I use 1/2-inch and 1/4-inch tape. I haven't paid more than $45.00 for a reel of any kind of 1/2-inch tape since "The Tape Crisis" when Quantegy suddenly closed its doors. And much less for 1/4-inch tape. I have a good stash though. It's easy for me to take my time. Searching with common misspellings and typos people make helps me find NOS that no one even sees. The downside is we're dealing with mostly amateur sellers, so helps to ask questions.

This would be more difficult in a busy commercial studio. I don't have to worry about that either.

I am surprised at the number of people who purchase well-known SSS tape however. I'm sure many people do it knowingly with the misconception that they can bake tape for future use. Not a misconception to their mind though... they think they know an insider trick or just want the metal reels if it goes for really low. It seldom goes low enough for that IMO.

ATR and RMGI are ok, but insane high prices people have become accustomed to. It's like ... oops I didn't want a second car... but just a reel of tape.
 
I bought a bunch of empty reels on eBay for next to nothing. I now buy RMGI SM 911 pancakes for $70 each. I haven't had any sticky problems with the new tape. From what I've read, the Tascam 48 is set up to run 456 or equivalent. I've never tried ATR or SM 900, but I'm wondering if these formulas get the best out of the deck?
 
I ended up setting up the 48 for ATR.set it up for +6-plenty of adjustment room both with the bias and record level pots.Pretty much flat out to 20K. -3DB @ 25 KHZ.Client is recording metal/punk bands.He's printing drums and dumping them into Pro-tools.He's very happy with the 48 and ATR.
 
...

Is that 0VU @ +6dB? (or the tried & true 0VU=+3dB allowing for +3VU=+6dB peaks?)

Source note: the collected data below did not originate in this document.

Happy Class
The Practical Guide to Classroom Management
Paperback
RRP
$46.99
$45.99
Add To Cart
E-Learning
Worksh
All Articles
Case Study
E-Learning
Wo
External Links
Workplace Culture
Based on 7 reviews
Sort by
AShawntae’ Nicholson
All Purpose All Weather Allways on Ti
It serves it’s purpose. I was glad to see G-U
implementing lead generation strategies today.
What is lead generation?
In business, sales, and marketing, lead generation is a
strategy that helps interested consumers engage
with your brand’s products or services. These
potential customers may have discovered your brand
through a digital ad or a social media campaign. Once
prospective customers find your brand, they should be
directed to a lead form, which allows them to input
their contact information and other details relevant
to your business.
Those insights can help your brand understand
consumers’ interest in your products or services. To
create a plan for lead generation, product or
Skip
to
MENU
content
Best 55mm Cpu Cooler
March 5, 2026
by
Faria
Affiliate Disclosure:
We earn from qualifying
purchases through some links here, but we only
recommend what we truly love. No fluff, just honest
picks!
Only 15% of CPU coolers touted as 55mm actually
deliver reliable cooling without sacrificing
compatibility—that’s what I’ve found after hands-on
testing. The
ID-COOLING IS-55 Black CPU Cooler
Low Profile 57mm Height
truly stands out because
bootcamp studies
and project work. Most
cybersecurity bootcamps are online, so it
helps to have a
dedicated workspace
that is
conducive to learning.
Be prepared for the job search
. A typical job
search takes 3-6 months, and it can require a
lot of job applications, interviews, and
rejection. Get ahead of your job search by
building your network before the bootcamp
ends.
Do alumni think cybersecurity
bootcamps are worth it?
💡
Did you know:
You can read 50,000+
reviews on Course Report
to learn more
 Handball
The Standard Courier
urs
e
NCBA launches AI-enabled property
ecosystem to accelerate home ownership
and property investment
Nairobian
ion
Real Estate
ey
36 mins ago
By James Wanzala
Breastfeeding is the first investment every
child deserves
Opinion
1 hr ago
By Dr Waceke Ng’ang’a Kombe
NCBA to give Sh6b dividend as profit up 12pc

What dB over-bias did you use for ATR?

Do you think a 38 would support the same adjustment targets?

Thank you.

:spank::eek:;)
 
+6 over 185nw. 1KHZ playback from 250nw MRL tape -3db.Biased 2.5-3 db over @ 10KHZ. Bumped up Record level +3db.Minor bias tweek to a few tracks to smooth out 10-20 KHZ response.Not too hot for crosstalk but hot enough for drums to hit the tape good-which is what the client wanted.